Number of suspected terrorist entering Germany as refugees doubles

The German federal police agency, the Bundeskriminalamt (BKA), said it is investigating the possible arrival of forty Islamist militants among more than 1.1 million refugees who have entered the country during since the beginning of 2015.

The BKA said it had received 369 reports of possible extremists and found that forty of the cases required more investigation.

This is an increase relative to numbers the BKA released in January, when eighteen investigations were found to be warranted after 213 warnings had been received.

“German security officials have indications that members and supporters of terrorist organizations are being smuggled in with refugees in a targeted, organized way in order to launch attacks in Germany,” a spokesperson for the BKA said.

“More attacks by Islamist terror cells cannot be ruled out.”

The Globe and Mail reports that several of the terrorists who carried out the November 2015 Paris had passed through Germany on their return from Syria, travelling on fake documents.

French investigators say that two more jihadists were supposed to join the terrorists but were prevented from reaching Paris after being detained for questioning at a refugee center in Austria.

Salah Abdeslam, who is now in French custody, picked up one of terrorists in the southern German city of Ulm in October last year.
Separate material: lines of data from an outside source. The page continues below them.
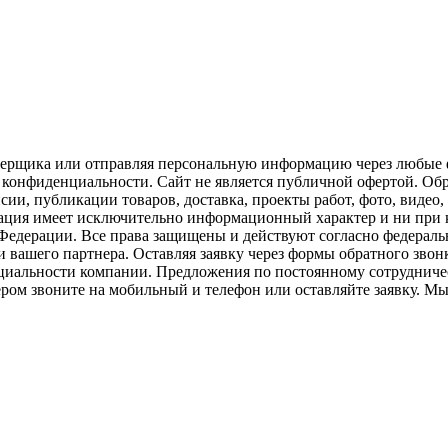
замерщика или отправляя персональную информацию через любые 
конфиденциальности. Сайт не является публичной офертой. Обра
сии, публикации товаров, доставка, проекты работ, фото, видео,
рмация имеет исключительно информационный характер и ни при 
Федерации. Все права защищены и действуют согласно федераль
 вашего партнера. Оставляя заявку через формы обратного звонка
циальности компании. Предложения по постоянному сотрудничес
ером звоните на мобильный и телефон или оставляйте заявку. М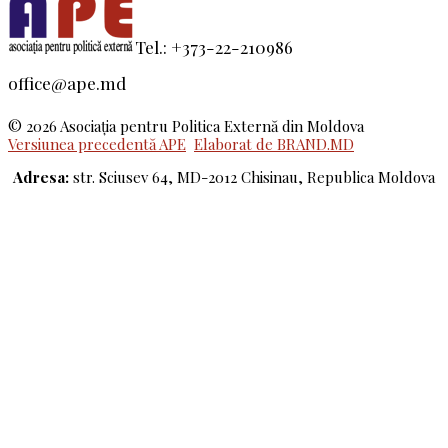
Tel.: +373-22-210986
office@ape.md
© 2026 Asociaţia pentru Politica Externă din Moldova
Versiunea precedentă APE
Elaborat de BRAND.MD
Adresa:
str. Sciusev 64, MD-2012 Chisinau, Republica Moldova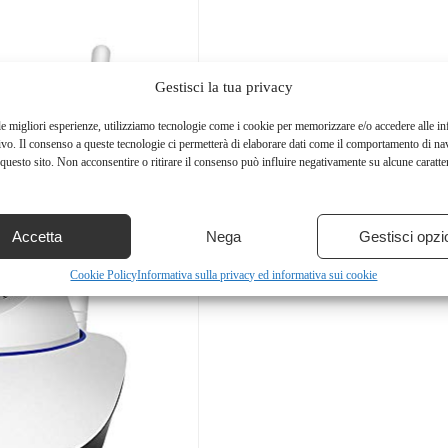
Gestisci la tua privacy
le migliori esperienze, utilizziamo tecnologie come i cookie per memorizzare e/o accedere alle i
ivo. Il consenso a queste tecnologie ci permetterà di elaborare dati come il comportamento di na
questo sito. Non acconsentire o ritirare il consenso può influire negativamente su alcune caratter
Accetta
Nega
Gestisci opzi
Cookie Policy
Informativa sulla privacy ed informativa sui cookie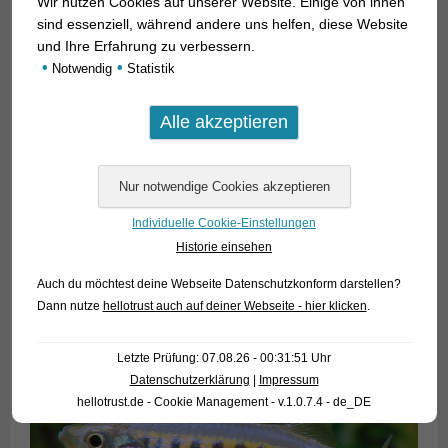
Wir nutzen Cookies auf unserer Website. Einige von ihnen
sind essenziell, während andere uns helfen, diese Website
und Ihre Erfahrung zu verbessern.
•
•
Notwendig
Statistik
Individuelle Cookie-Einstellungen
Historie einsehen
Auch du möchtest deine Webseite Datenschutzkonform darstellen?
Dann nutze
hellotrust auch auf deiner Webseite - hier klicken
.
Letzte Prüfung: 07.08.26 - 00:31:51 Uhr
Datenschutzerklärung
|
Impressum
hellotrust.de - Cookie Management - v.1.0.7.4 - de_DE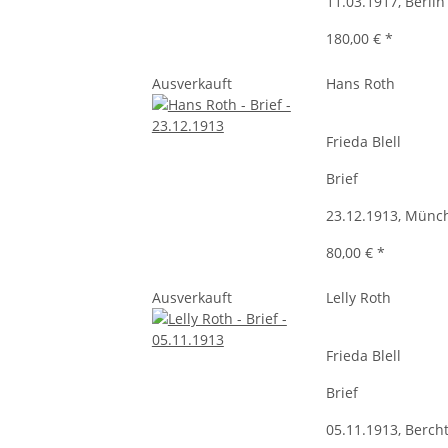
11.03.1917, Berlin
180,00 €
*
Ausverkauft
Hans Roth
Frieda Blell
Brief
23.12.1913, Münc
80,00 €
*
Ausverkauft
Lelly Roth
Frieda Blell
Brief
05.11.1913, Berch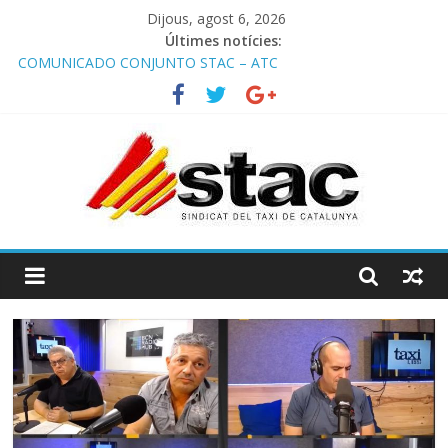
Dijous, agost 6, 2026
Últimes notícies:
COMUNICADO CONJUNTO STAC – ATC
Comunicado STAC/ ATC de la reunión con los Mossos d
‘Esquadra del aeropuerto de Barcelona.
Programa de Radio TAXI LIBRE 29.07.2026 en COOLTURA FM.
Edición 386
STAC/ATC SOLICITAN TAULA TÈCNICA PARA MEJORAR LA
OPERATIVA DE ENTRADA EN EL PUERTO DE BARCELONA.
Programa de Radio TAXI LIBRE 22.07.2026 en COOLTURA FM.
Edición 385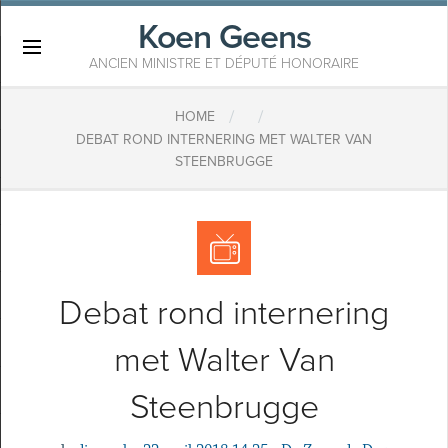
Koen Geens
×
ANCIEN MINISTRE ET DÉPUTÉ HONORAIRE
/
/
HOME
DEBAT ROND INTERNERING MET WALTER VAN
STEENBRUGGE
Debat rond internering
met Walter Van
Steenbrugge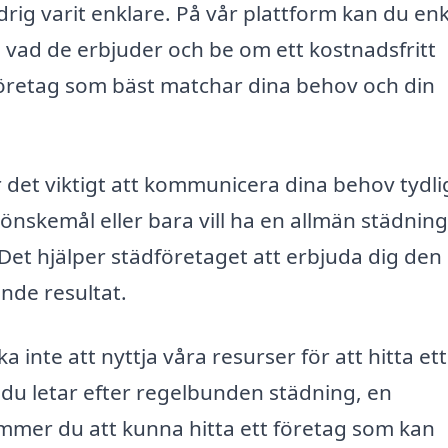
drig varit enklare. På vår plattform kan du enk
e vad de erbjuder och be om ett kostnadsfritt
 företag som bäst matchar dina behov och din
 det viktigt att kommunicera dina behov tydligt
önskemål eller bara vill ha en allmän städning
. Det hjälper städföretaget att erbjuda dig den
ande resultat.
a inte att nyttja våra resurser för att hitta ett
du letar efter regelbunden städning, en
kommer du att kunna hitta ett företag som kan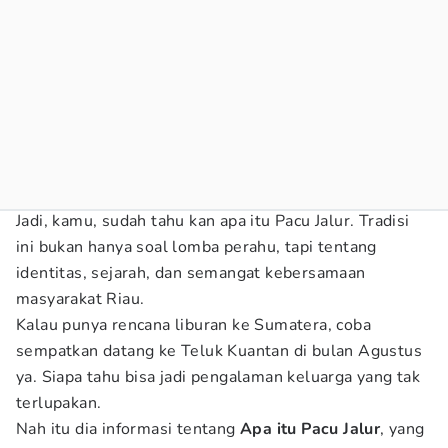
Jadi, kamu, sudah tahu kan apa itu Pacu Jalur. Tradisi
ini bukan hanya soal lomba perahu, tapi tentang
identitas, sejarah, dan semangat kebersamaan
masyarakat Riau.
Kalau punya rencana liburan ke Sumatera, coba
sempatkan datang ke Teluk Kuantan di bulan Agustus
ya. Siapa tahu bisa jadi pengalaman keluarga yang tak
terlupakan.
Nah itu dia informasi tentang
Apa itu Pacu Jalur
, yang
He drove to Ulm with Osama Krayem, who faces charges in Brussels for his involvement in both the Paris and Brussels attacks.

Several suspected Islamists have been arrested in Germany since the Paris and Brussels attacks.
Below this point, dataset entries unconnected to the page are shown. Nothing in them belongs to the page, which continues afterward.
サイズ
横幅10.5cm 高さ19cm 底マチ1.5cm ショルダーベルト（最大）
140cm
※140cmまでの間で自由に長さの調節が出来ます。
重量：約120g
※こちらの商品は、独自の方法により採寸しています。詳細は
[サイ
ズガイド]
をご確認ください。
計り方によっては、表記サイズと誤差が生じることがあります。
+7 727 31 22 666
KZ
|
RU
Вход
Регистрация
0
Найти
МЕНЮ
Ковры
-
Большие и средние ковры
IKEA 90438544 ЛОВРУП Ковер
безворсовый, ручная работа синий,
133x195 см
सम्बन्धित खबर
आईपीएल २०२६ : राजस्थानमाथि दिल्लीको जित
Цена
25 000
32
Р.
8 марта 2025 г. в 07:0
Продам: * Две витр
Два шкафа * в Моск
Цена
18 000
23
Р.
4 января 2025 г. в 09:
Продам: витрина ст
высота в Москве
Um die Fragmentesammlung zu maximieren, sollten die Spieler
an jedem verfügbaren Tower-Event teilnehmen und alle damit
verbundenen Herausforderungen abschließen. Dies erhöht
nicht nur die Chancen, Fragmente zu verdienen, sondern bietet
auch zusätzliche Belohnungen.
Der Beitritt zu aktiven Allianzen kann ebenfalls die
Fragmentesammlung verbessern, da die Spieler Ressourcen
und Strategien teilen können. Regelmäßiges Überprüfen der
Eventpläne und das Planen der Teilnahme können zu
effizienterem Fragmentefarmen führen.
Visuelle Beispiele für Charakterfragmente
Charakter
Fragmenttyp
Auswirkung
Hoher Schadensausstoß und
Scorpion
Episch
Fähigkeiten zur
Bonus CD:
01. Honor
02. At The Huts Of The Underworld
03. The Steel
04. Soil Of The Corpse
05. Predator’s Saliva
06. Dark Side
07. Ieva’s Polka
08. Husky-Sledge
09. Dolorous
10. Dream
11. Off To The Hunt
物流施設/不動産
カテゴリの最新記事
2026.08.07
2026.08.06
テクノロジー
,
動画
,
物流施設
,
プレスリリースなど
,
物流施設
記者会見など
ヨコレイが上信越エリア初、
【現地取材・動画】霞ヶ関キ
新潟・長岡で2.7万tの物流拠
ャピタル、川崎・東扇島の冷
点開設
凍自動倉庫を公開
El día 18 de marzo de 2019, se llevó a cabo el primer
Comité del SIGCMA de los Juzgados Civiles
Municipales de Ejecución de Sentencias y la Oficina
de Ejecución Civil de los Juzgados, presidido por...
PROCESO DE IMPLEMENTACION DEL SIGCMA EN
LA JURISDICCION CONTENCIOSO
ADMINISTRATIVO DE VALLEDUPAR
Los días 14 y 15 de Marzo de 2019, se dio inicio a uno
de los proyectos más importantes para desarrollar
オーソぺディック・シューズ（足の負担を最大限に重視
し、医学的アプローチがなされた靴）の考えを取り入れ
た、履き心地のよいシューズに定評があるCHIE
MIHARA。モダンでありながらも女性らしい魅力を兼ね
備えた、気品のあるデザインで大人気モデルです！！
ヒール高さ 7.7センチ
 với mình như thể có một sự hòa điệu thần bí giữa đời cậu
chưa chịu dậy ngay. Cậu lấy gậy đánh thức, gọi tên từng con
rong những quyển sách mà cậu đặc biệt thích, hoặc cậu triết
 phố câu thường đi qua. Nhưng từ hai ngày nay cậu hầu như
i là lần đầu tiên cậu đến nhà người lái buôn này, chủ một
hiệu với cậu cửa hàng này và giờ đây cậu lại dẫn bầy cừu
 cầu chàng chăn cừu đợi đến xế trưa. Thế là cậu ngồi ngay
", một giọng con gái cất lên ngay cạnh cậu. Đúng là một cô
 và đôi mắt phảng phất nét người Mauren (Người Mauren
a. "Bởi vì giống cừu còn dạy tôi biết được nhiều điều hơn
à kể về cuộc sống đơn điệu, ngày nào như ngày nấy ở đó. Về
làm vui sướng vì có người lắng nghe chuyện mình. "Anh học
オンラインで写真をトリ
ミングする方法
Hans-Georg Maassen, the head of Germany’s domestic intelligence agency (BfV), said ISIS was attempting to “send a political signal” by using the refugee route to stoke fears and mistrust in Europe.
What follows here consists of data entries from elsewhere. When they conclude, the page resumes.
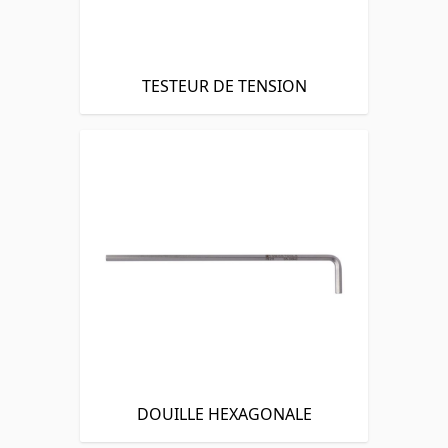
TESTEUR DE TENSION
DOUILLE HEXAGONALE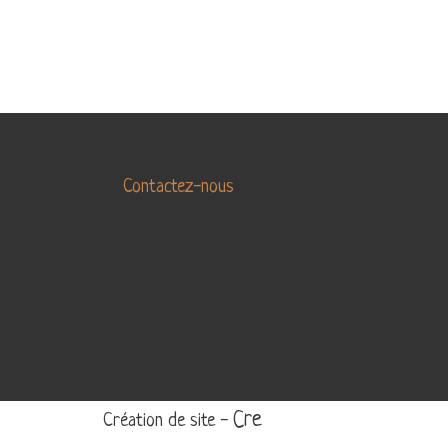
Contactez-nous
Cre
Création de site -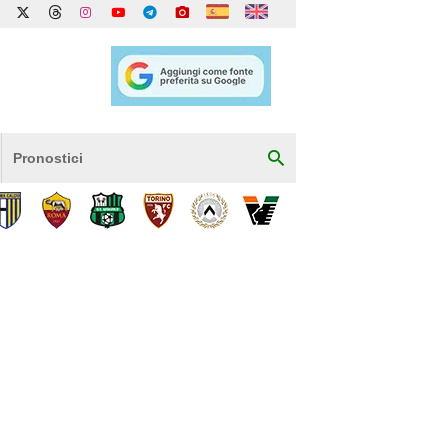
Pronostici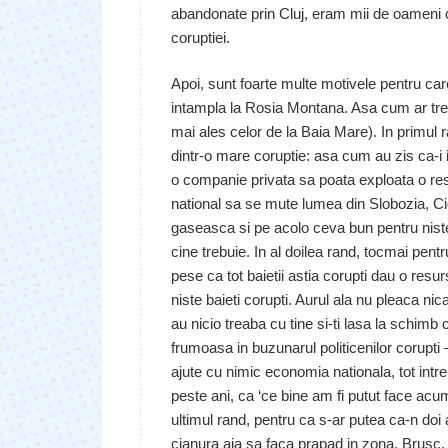
abandonate prin Cluj, eram mii de oameni civ
coruptiei.
Apoi, sunt foarte multe motivele pentru car
intampla la Rosia Montana. Asa cum ar treb
mai ales celor de la Baia Mare). In primul 
dintr-o mare coruptie: asa cum au zis ca-i 
o companie privata sa poata exploata o resur
national sa se mute lumea din Slobozia, C
gaseasca si pe acolo ceva bun pentru niste 
cine trebuie. In al doilea rand, tocmai pentru
pese ca tot baietii astia corupti dau o resurs
niste baieti corupti. Aurul ala nu pleaca nic
au nicio treaba cu tine si-ti lasa la schi
frumoasa in buzunarul politicenilor corupti –
ajute cu nimic economia nationala, tot intre 
peste ani, ca ‘ce bine am fi putut face acu
ultimul rand, pentru ca s-ar putea ca-n doi
cianura aia sa faca prapad in zona. Brusc,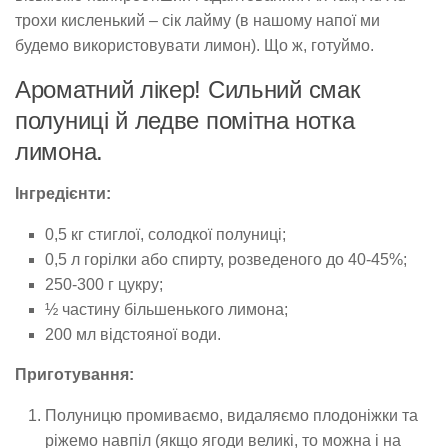
трохи кисленький – сік лайму (в нашому напої ми
будемо використовувати лимон). Що ж, готуймо.
Ароматний лікер! Сильний смак
полуниці й ледве помітна нотка
лимона.
Інгредієнти:
0,5 кг стиглої, солодкої полуниці;
0,5 л горілки або спирту, розведеного до 40-45%;
250-300 г цукру;
½ частину більшенького лимона;
200 мл відстояної води.
Приготування:
Полуницю промиваємо, видаляємо плодоніжки та
ріжемо навпіл (якщо ягоди великі, то можна і на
“I am not telling you a secret when I say that I am concerned about the high number of migrants whose identities we don’t know because they had no papers when they entered the country,” he said.

The number of refugees entering Germany peaked at more than 10,000 a day last autumn, but has since dwindled to a trickle as a result of the closing of the Greek border with Macedonia and a deal between the EU and Turkey.

Some 800 Germans are believed to have joined ISIS as foreign fighters.